O forte enjoo e dores no estômago eram diários, mas eles só apareciam em um momento específico do dia: a hora de ir para o trabalho.
Juliana Gonçalves estava sofrendo sem saber um processo de esgotamento mental, ou burnout.
A origem do problema, diz ela, eram as constantes situações de racismo que ela percebia em seu ambiente de trabalho por ser negra.
“Falas minhas eram ignoradas enquanto colegas que reportavam o mesmo fato eram ouvidos. Soube de colegas brancos no mesmo nível hierárquico que eu, com menos qualificação acadêmica e experiência ganhando muito mais que o meu salário”, conta a jornalista carioca, de 33 anos.
Juliana diz que isso a afetava como poucas outras situações. “Eram microagressões tão doloridas quanto atos escancarados. Quando você percebe que tem uma questão racial, a coisa te atinge de outra forma. Nao é só questão de trabalhar a mais, é estarem te enxergando como alguém que não merece estar ali”, relata.

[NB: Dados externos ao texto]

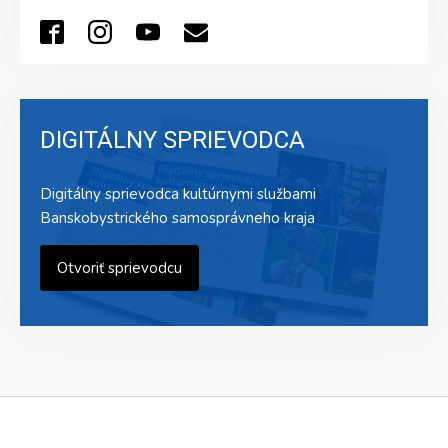
DIGITÁLNY SPRIEVODCA
Digitálny sprievodca kultúrnymi službami
Banskobystrického samosprávneho kraja
Otvoriť sprievodcu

Isso a deixava com um constante medo de ser demitida e a levava até a pensar que havia sido contratada “para cumprir cota”. Para compensar, acabou criando o hábito de trabalhar além da conta.
“Trabalhava de 8h da manhã às 23h da noite para provar que eu merecia estar ali, não tinha um horário fixo pras minhas refeições, trabalhava final de semana e feriados. Ficava com medo de tirar férias. Negligenciava minha saúde para tentar provar que era boa.”
Os sintomas sentidos por Juliana são comuns ao burnout. O psicólogo Lucas Veiga explica que esse tipo de esgotamento se caracteriza como uma estafa física ou mental.
“Podem aparecer até mesmo dores musculares ou questões como a síndrome do intestino irritado. O nosso aparelho digestivo é responsável, também, pela digestão das nossas emoções. E quando a gente está sofrendo constantemente emoções dolorosas que causam ansiedade, isso também está sendo digerido”, explica Veiga, que é especialista em questões raciais.